> WHAT IS BEING ASKED: When you set down the entries, keep every word exactly as it is but drop the pictures.

(Extracted page text data)
*-*-*

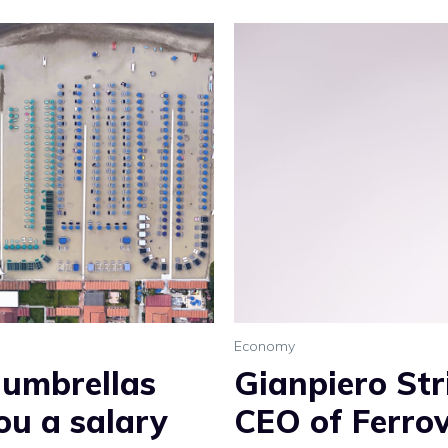
Economy
 umbrellas
Gianpiero Str
ou a salary
CEO of Ferrov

*-*-*

> RESPONSE AREA:
Economy
 umbrellas
Gianpiero Str
ou a salary
CEO of Ferrov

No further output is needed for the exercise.